Assume that $k$ is an algebraically closed field of positive characteristic $p$. On page 3 (page 6 of the PDF file) of Bezrukavnikov, Mirković, and Rumynin - Localisation of Modules for a semisimple Lie Algebra in prime characteristic, we have the following sentence:
The sheaf $D_X$ of crystalline differential operators on a smooth variety $X$ over $k$ has a non-trivial center, canonically identified with the sheaf of functions on the Frobenius twist $T^∗X^{(1)}$ of the cotangent bundle. Moreover $D_X$ is an Azumaya algebra over $T^∗X^{(1)}$.
Instead of going through the general proof given, I only want to understand, in as simple a manner as possible, the situation when $X$ is the affine $n$-space over $k$. In this case, $D_X$ is simply the Weyl algebra and the Azumaya property, if I understand correctly, means that the quotient of the Weyl algebra by its centre is isomorphic to some matrix algebra over $k$. Is there a way to construct such a matrix algebra and a corresponding isomorphism to the quotient explicitly?
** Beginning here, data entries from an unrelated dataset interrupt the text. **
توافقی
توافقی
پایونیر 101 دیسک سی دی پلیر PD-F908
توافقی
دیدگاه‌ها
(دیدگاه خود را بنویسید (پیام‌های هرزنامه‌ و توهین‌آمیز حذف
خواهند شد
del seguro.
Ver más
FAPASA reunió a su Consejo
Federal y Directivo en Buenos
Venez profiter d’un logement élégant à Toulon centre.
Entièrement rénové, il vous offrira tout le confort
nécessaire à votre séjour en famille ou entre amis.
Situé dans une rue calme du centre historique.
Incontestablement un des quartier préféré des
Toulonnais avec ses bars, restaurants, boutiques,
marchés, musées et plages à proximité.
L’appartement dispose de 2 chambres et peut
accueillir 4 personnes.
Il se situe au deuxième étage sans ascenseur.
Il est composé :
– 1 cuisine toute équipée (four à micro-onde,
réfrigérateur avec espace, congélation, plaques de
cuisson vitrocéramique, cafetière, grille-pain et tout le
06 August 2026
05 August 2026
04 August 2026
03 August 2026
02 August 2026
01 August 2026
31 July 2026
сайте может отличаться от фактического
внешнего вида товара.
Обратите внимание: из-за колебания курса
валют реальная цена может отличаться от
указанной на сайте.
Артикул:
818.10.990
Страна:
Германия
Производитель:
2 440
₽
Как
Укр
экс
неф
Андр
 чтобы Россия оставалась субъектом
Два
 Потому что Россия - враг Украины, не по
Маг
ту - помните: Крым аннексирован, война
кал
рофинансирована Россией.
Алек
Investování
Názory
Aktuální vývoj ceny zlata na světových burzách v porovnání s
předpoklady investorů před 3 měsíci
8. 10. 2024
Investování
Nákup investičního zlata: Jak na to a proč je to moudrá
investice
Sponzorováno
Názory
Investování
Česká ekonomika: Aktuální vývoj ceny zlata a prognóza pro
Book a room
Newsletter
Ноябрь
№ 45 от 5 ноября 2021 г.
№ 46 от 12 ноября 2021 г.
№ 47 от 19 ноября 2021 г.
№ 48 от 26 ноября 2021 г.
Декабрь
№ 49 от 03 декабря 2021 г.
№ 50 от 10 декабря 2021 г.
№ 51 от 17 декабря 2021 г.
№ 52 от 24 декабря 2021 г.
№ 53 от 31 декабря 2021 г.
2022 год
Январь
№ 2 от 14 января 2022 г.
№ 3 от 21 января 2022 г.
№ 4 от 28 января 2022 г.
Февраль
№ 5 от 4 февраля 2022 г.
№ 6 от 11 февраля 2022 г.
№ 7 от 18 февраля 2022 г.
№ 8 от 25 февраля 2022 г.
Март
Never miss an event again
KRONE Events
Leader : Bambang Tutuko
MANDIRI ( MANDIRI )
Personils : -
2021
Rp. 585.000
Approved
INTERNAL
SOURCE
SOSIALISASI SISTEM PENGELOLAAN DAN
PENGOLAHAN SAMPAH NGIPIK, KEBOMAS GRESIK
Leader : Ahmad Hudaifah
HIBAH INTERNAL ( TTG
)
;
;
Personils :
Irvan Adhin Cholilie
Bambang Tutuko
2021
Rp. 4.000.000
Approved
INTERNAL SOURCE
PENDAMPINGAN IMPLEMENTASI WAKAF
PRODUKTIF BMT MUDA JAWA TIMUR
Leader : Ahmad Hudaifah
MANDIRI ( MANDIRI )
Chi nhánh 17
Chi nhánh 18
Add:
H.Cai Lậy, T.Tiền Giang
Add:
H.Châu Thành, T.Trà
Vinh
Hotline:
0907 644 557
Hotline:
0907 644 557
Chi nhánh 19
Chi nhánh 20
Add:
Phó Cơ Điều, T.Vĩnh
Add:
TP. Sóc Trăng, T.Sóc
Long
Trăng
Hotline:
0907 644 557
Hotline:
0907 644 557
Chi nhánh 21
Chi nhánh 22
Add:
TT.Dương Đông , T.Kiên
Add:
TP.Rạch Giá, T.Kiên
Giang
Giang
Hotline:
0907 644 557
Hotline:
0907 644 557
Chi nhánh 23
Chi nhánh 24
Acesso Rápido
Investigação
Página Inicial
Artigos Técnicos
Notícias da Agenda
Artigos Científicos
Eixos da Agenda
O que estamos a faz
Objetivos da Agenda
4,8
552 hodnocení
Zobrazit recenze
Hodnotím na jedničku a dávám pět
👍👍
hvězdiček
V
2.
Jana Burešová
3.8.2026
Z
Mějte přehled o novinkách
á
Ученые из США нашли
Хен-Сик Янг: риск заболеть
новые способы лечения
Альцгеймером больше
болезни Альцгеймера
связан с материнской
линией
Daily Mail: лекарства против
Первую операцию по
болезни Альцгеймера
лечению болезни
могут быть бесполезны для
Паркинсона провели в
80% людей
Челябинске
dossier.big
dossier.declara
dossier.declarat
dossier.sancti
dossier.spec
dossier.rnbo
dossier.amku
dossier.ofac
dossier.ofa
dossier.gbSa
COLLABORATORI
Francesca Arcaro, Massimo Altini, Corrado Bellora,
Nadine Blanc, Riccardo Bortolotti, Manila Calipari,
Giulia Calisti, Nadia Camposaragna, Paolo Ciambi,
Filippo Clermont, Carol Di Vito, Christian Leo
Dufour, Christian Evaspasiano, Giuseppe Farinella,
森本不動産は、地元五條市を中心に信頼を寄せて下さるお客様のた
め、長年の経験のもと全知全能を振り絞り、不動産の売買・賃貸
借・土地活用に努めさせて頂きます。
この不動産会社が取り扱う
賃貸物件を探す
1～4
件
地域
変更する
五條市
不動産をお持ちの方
Any help, even in the case of the affine line, would be highly appreciated.
P.S. If my understanding is incorrect, could you please point out the flaw(s) and how the question could be turned into something reasonable?
Major Edit It has been pointed out that my understanding of the Azumaya property is incorrect. But my question remains the same: is there a direct way to prove the claim of the paper in the case when $X$ is the affine $n$-space (or even the affine line) over $k$.